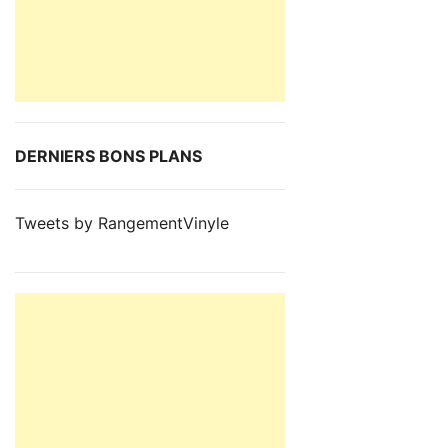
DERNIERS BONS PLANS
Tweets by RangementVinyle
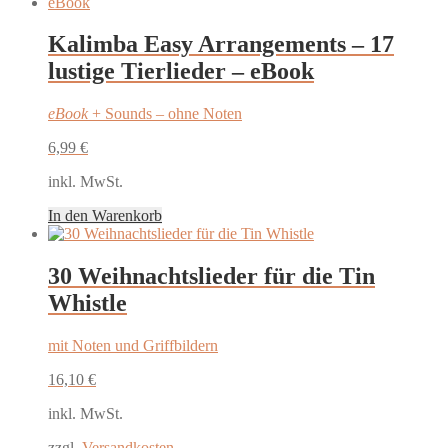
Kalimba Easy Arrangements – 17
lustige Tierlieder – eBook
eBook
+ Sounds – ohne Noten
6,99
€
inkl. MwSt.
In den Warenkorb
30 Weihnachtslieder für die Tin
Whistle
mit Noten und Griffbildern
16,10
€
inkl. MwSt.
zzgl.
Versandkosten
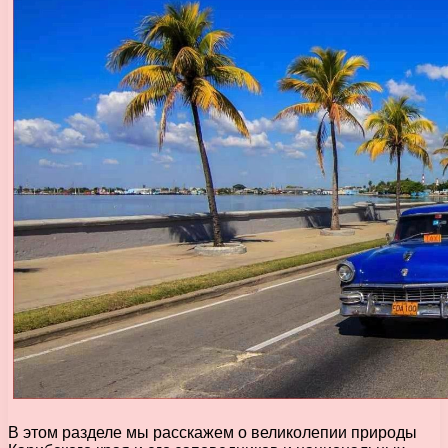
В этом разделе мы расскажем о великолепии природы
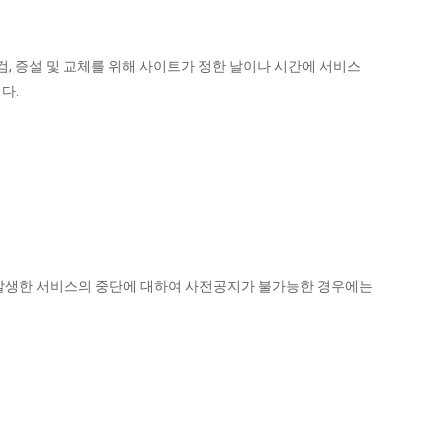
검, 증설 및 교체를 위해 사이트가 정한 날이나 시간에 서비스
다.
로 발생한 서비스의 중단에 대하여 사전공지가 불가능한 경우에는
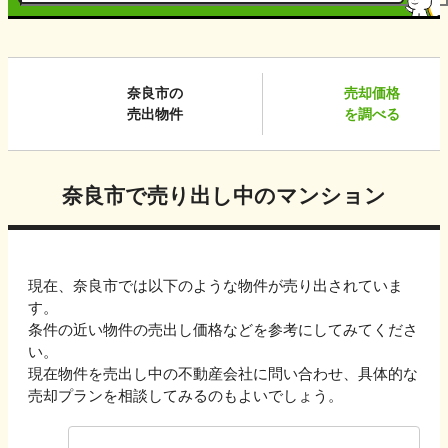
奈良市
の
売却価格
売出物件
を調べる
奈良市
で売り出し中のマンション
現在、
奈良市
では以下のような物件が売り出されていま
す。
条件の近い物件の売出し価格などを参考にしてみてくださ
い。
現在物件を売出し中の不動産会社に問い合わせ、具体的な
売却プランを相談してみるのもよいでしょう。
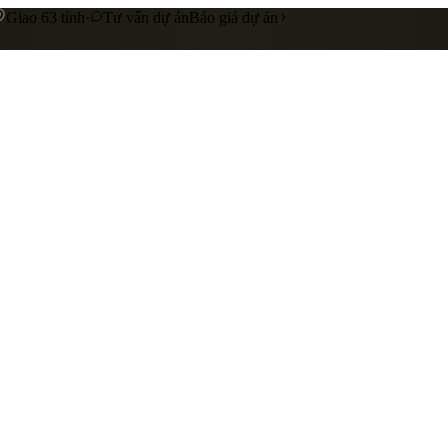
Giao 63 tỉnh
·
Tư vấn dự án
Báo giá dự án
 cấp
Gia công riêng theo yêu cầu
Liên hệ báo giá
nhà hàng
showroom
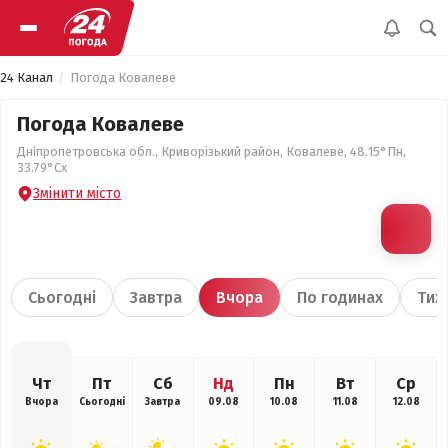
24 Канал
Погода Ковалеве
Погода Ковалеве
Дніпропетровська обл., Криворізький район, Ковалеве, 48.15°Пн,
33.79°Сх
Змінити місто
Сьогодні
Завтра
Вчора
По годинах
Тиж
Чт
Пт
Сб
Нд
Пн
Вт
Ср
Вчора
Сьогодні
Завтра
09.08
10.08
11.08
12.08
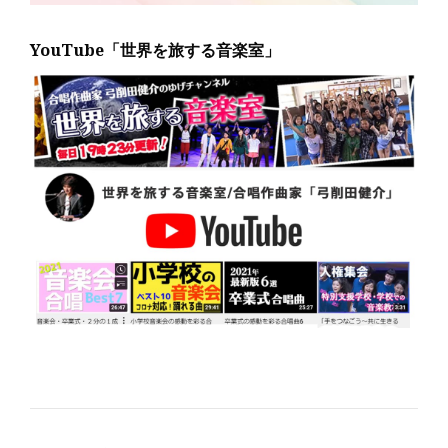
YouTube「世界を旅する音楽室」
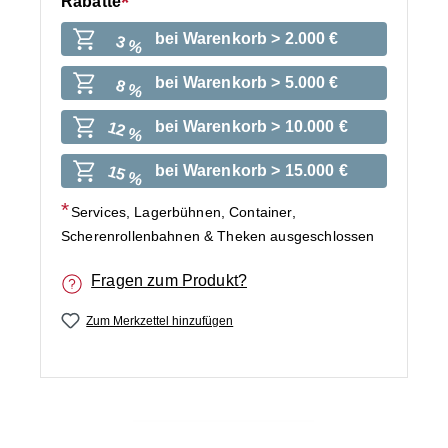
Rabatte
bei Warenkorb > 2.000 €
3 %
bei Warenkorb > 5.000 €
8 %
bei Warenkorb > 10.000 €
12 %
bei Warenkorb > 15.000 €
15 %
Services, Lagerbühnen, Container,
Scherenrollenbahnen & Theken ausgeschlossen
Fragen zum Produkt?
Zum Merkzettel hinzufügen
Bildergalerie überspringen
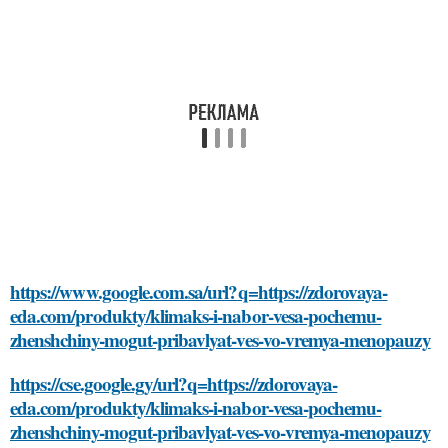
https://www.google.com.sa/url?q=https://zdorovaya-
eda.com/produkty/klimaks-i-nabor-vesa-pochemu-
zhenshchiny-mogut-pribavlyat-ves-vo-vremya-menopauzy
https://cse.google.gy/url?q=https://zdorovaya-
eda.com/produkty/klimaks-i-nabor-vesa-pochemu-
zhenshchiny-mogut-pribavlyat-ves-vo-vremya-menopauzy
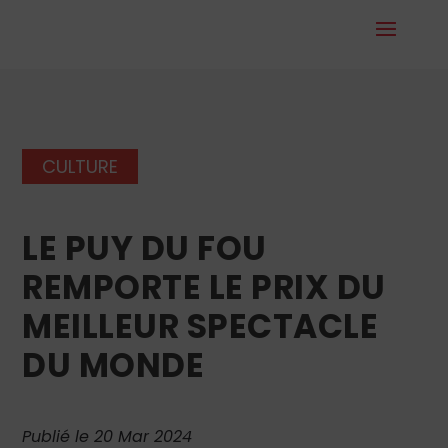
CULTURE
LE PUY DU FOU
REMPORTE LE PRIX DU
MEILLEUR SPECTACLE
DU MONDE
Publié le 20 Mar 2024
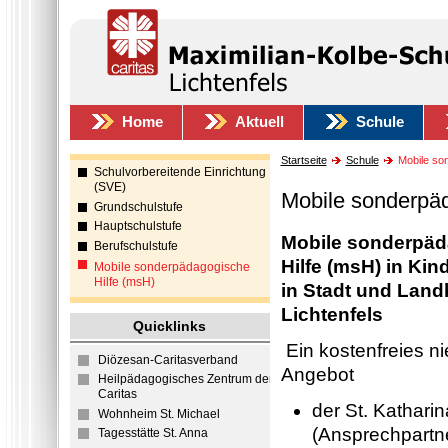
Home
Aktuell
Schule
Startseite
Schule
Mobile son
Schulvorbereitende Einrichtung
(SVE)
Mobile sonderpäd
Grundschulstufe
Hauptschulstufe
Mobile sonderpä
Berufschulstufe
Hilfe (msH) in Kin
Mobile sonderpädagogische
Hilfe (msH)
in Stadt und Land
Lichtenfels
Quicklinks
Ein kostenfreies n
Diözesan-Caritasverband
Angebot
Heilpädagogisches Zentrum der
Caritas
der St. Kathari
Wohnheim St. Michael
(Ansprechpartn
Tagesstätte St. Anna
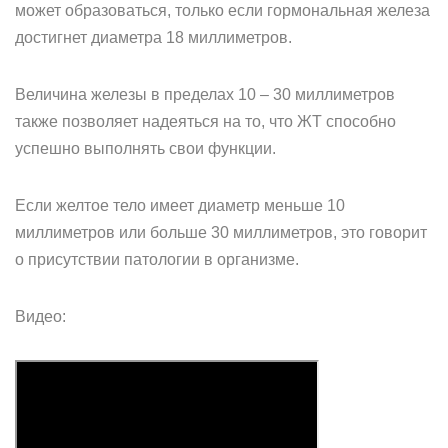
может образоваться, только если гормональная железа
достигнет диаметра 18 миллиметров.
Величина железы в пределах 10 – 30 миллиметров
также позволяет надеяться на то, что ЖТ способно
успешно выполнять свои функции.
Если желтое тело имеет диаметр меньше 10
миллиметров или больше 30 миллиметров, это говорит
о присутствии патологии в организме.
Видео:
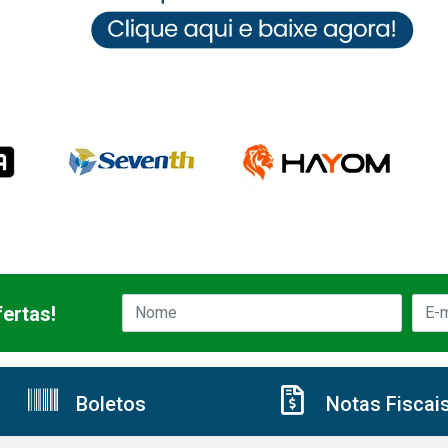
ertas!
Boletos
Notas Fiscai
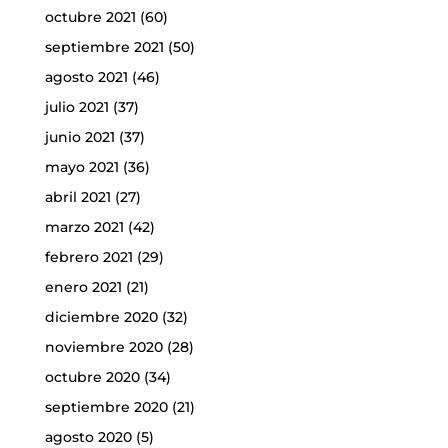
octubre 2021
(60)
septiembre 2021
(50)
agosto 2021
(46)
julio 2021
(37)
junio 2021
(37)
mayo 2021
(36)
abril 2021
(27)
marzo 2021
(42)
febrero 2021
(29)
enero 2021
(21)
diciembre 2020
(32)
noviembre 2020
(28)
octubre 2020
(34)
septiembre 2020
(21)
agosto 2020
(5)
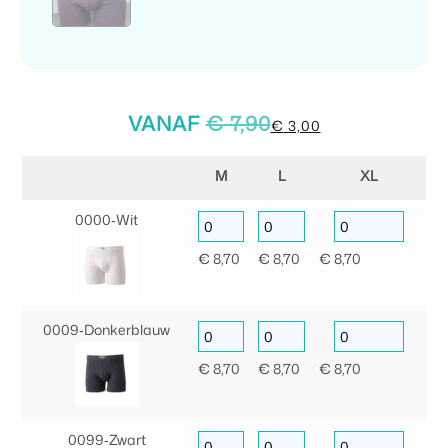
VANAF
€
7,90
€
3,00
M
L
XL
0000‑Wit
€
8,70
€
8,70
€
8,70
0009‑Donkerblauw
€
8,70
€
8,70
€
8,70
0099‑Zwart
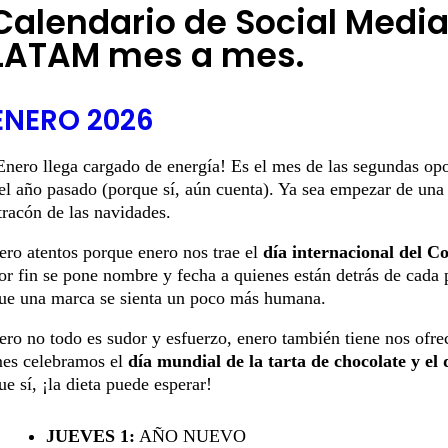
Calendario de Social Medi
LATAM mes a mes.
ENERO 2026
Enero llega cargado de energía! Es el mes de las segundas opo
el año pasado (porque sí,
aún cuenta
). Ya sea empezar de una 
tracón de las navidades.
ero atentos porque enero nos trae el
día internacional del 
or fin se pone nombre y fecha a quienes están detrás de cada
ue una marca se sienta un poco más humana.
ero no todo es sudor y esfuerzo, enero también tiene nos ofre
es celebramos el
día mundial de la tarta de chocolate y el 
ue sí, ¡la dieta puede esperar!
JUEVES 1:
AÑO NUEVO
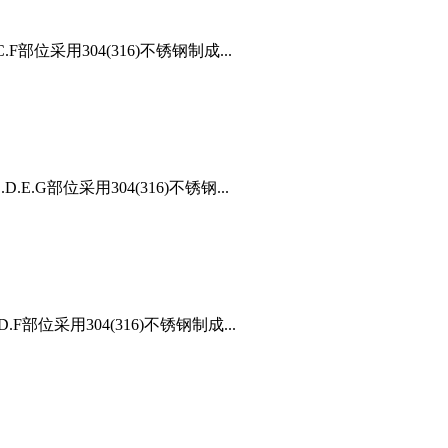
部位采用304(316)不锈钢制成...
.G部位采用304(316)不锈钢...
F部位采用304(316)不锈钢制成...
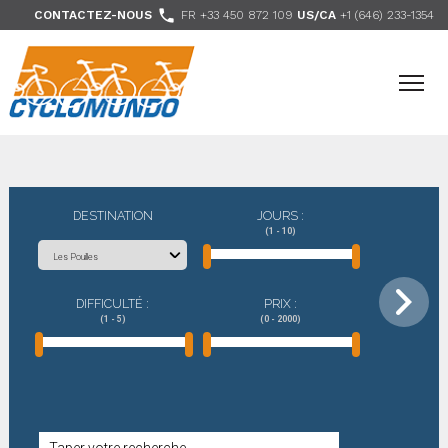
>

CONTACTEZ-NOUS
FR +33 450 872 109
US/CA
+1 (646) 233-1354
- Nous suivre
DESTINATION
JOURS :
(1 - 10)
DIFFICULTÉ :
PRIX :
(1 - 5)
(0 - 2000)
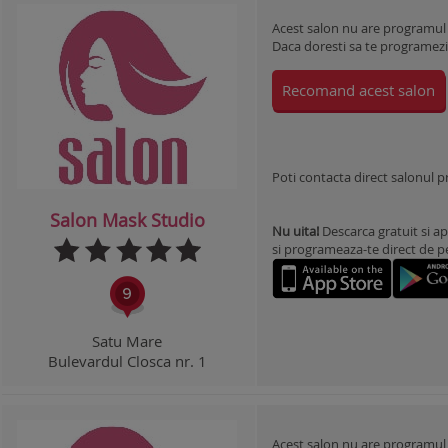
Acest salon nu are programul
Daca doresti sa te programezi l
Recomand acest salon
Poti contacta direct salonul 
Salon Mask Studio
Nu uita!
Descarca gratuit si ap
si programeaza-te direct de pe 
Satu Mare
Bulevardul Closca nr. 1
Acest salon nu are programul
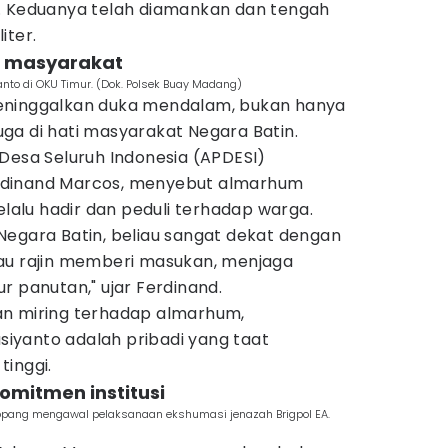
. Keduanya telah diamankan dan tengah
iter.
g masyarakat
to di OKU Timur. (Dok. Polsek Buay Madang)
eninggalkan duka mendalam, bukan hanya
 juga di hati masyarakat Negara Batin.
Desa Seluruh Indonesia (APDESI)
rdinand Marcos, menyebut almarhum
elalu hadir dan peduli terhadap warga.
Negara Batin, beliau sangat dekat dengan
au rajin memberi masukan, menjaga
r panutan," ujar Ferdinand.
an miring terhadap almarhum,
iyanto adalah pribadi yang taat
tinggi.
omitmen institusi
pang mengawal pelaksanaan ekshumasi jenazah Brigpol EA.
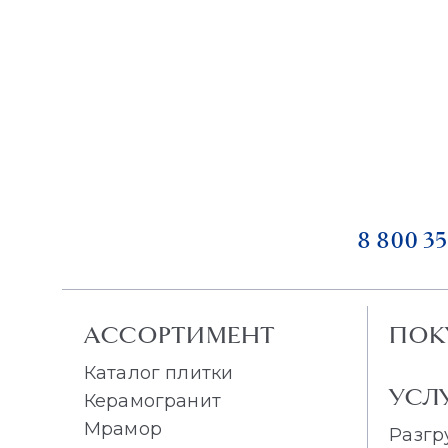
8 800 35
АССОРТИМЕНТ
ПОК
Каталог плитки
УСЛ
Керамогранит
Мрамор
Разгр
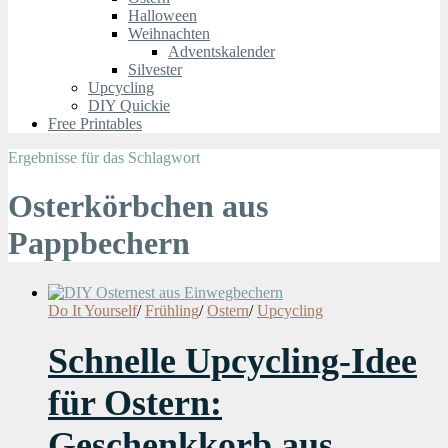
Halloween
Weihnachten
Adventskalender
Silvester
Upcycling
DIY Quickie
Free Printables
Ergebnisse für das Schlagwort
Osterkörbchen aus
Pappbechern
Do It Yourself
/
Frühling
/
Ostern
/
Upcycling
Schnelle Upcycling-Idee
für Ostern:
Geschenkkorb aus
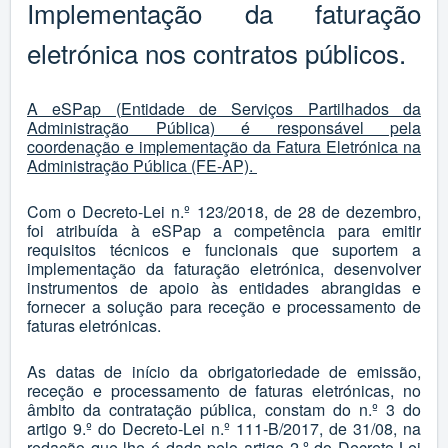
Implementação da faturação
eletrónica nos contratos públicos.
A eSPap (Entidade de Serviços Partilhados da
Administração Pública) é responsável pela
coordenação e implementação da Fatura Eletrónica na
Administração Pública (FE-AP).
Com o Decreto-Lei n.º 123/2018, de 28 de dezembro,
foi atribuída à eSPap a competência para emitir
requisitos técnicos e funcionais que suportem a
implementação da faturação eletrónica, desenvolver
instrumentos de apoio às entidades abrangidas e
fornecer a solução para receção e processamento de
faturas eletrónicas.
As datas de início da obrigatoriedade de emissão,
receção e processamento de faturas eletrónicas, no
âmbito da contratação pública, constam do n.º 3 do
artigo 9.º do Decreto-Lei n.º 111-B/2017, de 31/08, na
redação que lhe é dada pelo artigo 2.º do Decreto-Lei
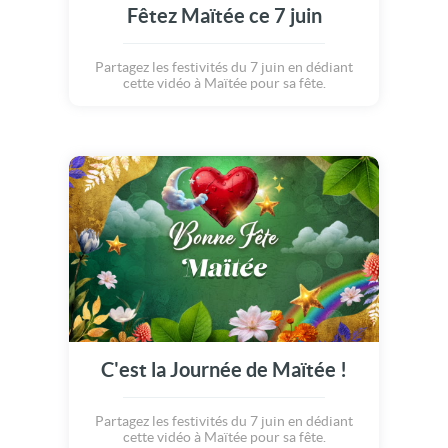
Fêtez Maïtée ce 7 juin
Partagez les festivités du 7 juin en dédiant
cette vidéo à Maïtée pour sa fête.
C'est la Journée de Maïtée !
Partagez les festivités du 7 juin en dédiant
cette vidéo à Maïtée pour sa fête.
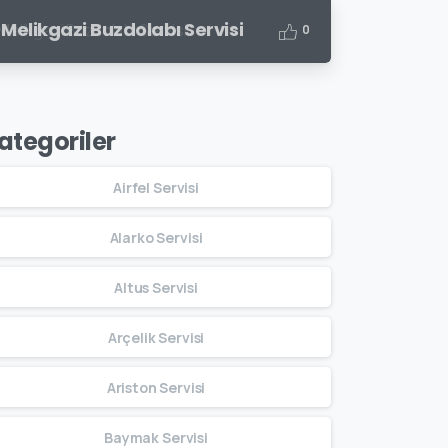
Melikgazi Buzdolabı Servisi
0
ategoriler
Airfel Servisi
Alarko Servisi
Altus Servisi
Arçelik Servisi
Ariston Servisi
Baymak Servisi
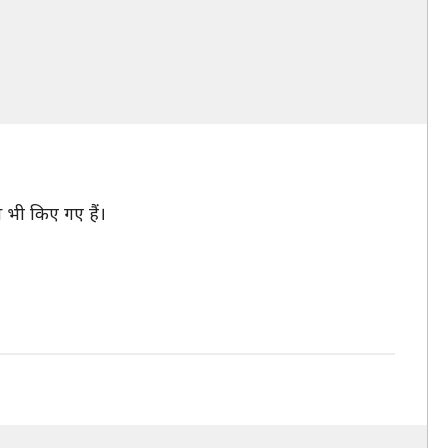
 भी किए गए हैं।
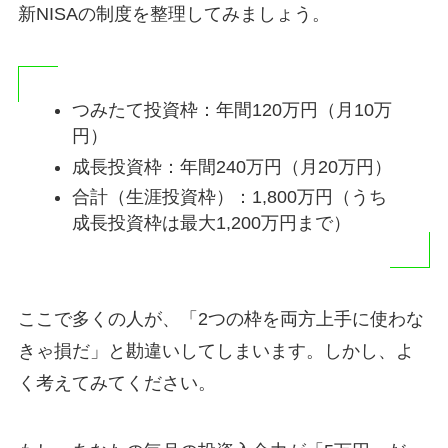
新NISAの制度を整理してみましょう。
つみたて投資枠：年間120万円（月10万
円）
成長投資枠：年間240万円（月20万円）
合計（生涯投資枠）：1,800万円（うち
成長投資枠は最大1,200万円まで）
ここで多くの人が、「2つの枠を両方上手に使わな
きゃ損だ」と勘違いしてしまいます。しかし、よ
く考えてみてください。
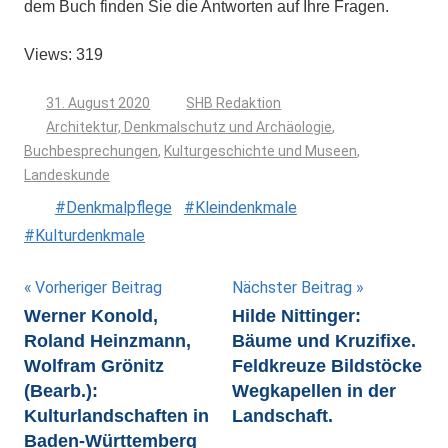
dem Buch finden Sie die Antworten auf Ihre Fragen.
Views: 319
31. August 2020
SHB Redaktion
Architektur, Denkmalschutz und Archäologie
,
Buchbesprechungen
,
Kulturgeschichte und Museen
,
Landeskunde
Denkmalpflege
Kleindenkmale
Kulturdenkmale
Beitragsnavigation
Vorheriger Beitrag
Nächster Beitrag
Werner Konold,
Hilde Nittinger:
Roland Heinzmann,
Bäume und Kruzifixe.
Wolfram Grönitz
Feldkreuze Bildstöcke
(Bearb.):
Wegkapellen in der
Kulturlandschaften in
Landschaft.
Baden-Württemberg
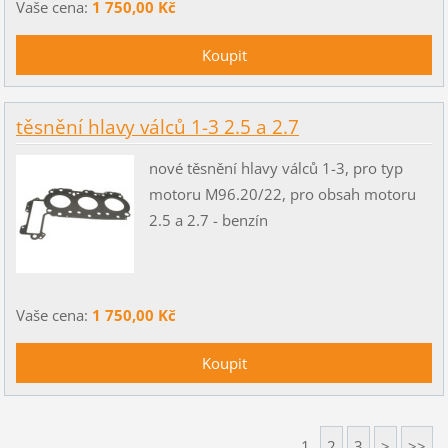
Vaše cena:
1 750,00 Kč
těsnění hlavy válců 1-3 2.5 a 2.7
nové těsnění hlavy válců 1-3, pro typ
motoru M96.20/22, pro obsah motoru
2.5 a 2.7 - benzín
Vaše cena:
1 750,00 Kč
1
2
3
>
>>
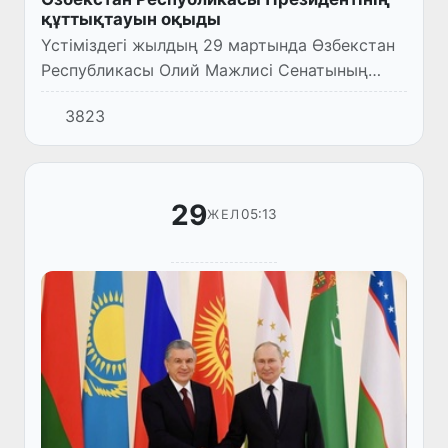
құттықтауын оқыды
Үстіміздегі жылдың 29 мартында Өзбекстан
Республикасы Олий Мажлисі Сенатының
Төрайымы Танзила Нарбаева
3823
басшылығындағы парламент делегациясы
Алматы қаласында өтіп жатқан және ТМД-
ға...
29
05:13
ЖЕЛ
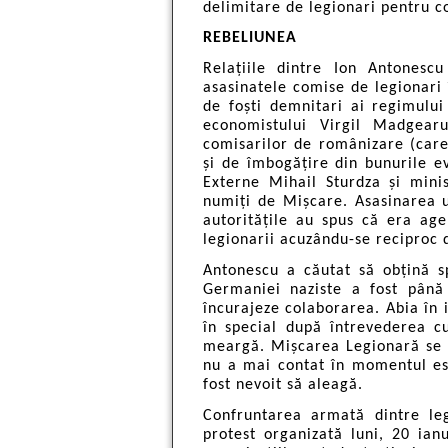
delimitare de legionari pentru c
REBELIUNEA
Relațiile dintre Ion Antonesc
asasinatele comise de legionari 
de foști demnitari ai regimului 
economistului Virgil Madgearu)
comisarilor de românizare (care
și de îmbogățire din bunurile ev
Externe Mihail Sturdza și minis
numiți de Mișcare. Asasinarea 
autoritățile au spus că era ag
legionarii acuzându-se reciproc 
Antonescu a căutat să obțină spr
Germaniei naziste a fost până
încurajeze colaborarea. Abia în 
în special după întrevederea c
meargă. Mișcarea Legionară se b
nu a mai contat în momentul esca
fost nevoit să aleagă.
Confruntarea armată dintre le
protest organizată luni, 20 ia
--------------------------------
WHAT IS EXPECTED — Count how many lines in the material above hold the word "receção", then write the number and nothing more.

TASK RESPONSE — 2